- _YOUR ASSIGNMENT_
The required result is every line of the records that includes "сети".

========================================

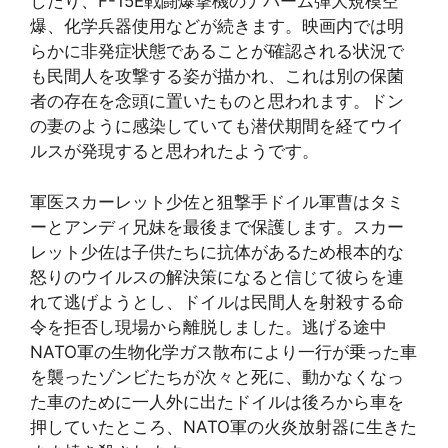
したり、F-15E戦闘爆撃機のナパーム弾大規模空
爆、化学兵器使用などが続きます。映画内では明
らかに非発症状態であることが確認される状況で
も民間人を攻撃する姿が描かれ、これは別の保菌
者の存在を念頭に置いたものと思われます。ドン
の妻のように感染していても潜伏期間を経てウイ
ルスが発現すると思われたようです。
軍医スカーレット少佐と狙撃手ドイル軍曹はタミ
ーとアンディ兄妹を最後まで保護します。スカー
レット少佐は子供たちに抗体があるため根本的な
怒りのウイルスの解決策になると信じて彼らを連
れて逃げようとし、ドイルは民間人を射殺する命
令を拒否し現場から離脱しました。逃げる途中
NATO軍の生物化学ガス散布により一行が乗った車
を襲ったゾンビたちが次々と死に、動かなくなっ
た車のために一人外に出たドイルは後ろから車を
押していたところ、NATO軍の火炎放射器に生きた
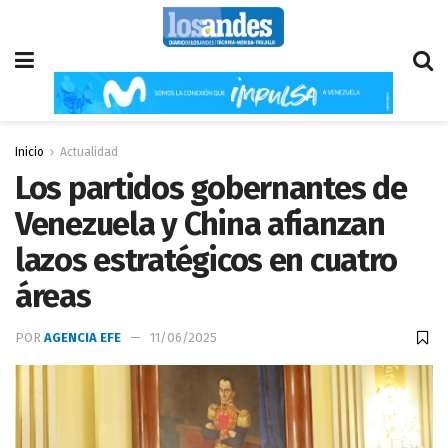
Inicio
Actualidad
Los partidos gobernantes de
Venezuela y China afianzan
lazos estratégicos en cuatro
áreas
POR
AGENCIA EFE
11/06/2025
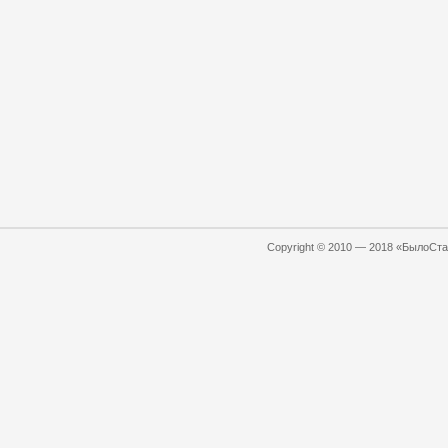
Copyright © 2010 — 2018 «БылоСтал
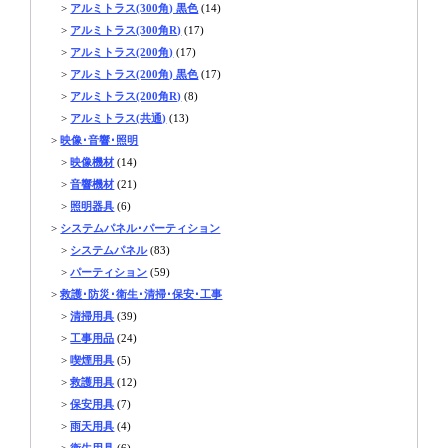
>
アルミトラス(300角) 黒色
(14)
>
アルミトラス(300角R)
(17)
>
アルミトラス(200角)
(17)
>
アルミトラス(200角) 黒色
(17)
>
アルミトラス(200角R)
(8)
>
アルミトラス(共通)
(13)
>
映像･音響･照明
>
映像機材
(14)
>
音響機材
(21)
>
照明器具
(6)
>
システムパネル･パーティション
>
システムパネル
(83)
>
パーティション
(59)
>
救護･防災･衛生･清掃･保安･工事
>
清掃用具
(39)
>
工事用品
(24)
>
喫煙用具
(5)
>
救護用具
(12)
>
保安用具
(7)
>
雨天用具
(4)
>
衛生用具
(6)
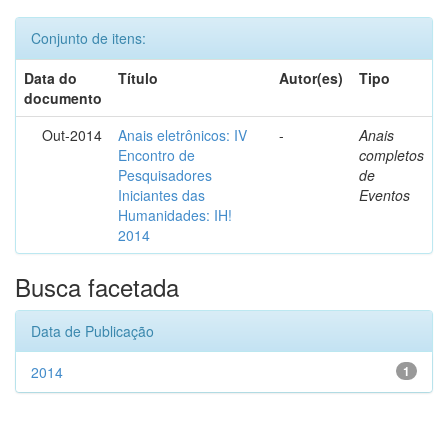
Conjunto de itens:
Data do
Título
Autor(es)
Tipo
documento
Out-2014
Anais eletrônicos: IV
-
Anais
Encontro de
completos
Pesquisadores
de
Iniciantes das
Eventos
Humanidades: IH!
2014
Busca facetada
Data de Publicação
2014
1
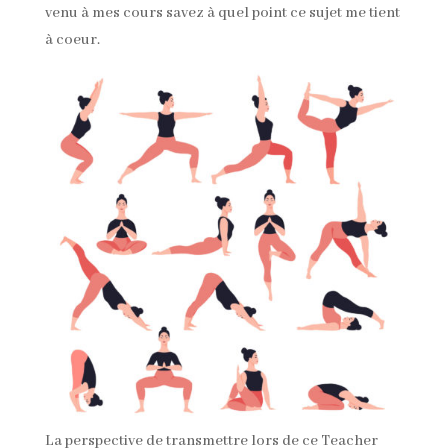
venu à mes cours savez à quel point ce sujet me tient
à coeur.
La perspective de transmettre lors de ce Teacher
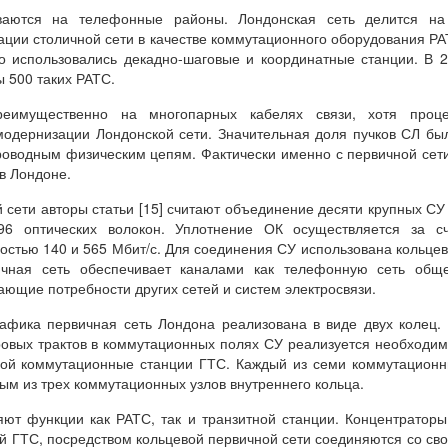
ваются на телефонные районы. Лондонская сеть делится на
ации столичной сети в качестве коммутационного оборудования Р
ко использовались декадно-шаговые и координатные станции. В 
 500 таких РАТС.
еимущественно на многопарных кабелях связи, хотя проце
одернизации Лондонской сети. Значительная доля пучков СЛ бы
роводным физическим цепям. Фактически именно с первичной сет
в Лондоне.
 сети авторы статьи [15] считают объединение десяти крупных СУ
96 оптических волокон. Уплотнение ОК осуществляется за сч
стью 140 и 565 Мбит/с. Для соединения СУ использована кольце
вичная сеть обеспечивает каналами как телефонную сеть общ
ающие потребности других сетей и систем электросвязи.
рафика первичная сеть Лондона реализована в виде двух колец.
овых трактов в коммутационных полях СУ реализуется необходи
бой коммутационные станции ГТС. Каждый из семи коммутацион
ым из трех коммутационных узлов внутреннего кольца.
ют функции как РАТС, так и транзитной станции. Концентраторы
 ГТС, посредством кольцевой первичной сети соединяются со св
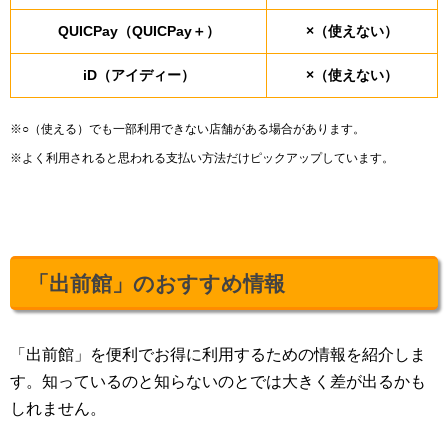
QUICPay（QUICPay＋）
×（使えない）
iD（アイディー）
×（使えない）
※○（使える）でも一部利用できない店舗がある場合があります。
※よく利用されると思われる支払い方法だけピックアップしています。
「出前館」のおすすめ情報
「出前館」を便利でお得に利用するための情報を紹介しま
す。知っているのと知らないのとでは大きく差が出るかも
しれません。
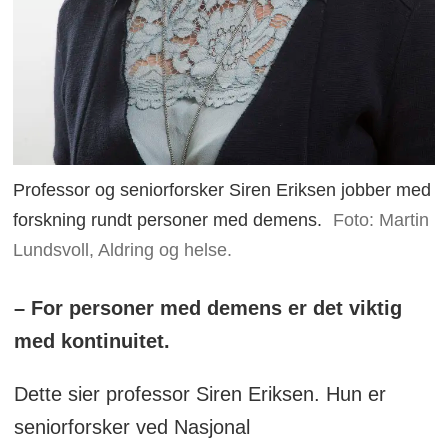
Professor og seniorforsker Siren Eriksen jobber med
forskning rundt personer med demens.
Foto: Martin
Lundsvoll, Aldring og helse.
– For personer med demens er det viktig
med kontinuitet.
Dette sier professor Siren Eriksen. Hun er
seniorforsker ved Nasjonal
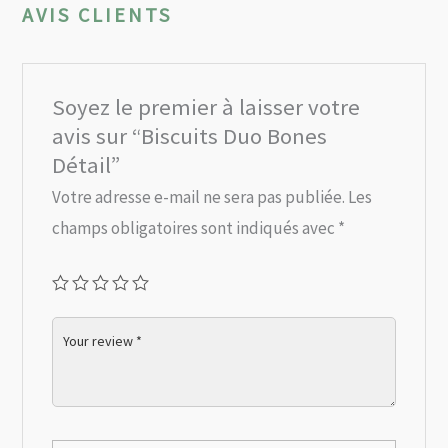
AVIS CLIENTS
Soyez le premier à laisser votre
avis sur “Biscuits Duo Bones
Détail”
Votre adresse e-mail ne sera pas publiée.
Les
champs obligatoires sont indiqués avec
*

========================================

- _FINISHED TASK_
ации столичной сети в качестве коммутационного оборудования Р
одернизации Лондонской сети. Значительная доля пучков СЛ бы
 сети авторы статьи [15] считают объединение десяти крупных СУ
 ГТС, посредством кольцевой первичной сети соединяются со св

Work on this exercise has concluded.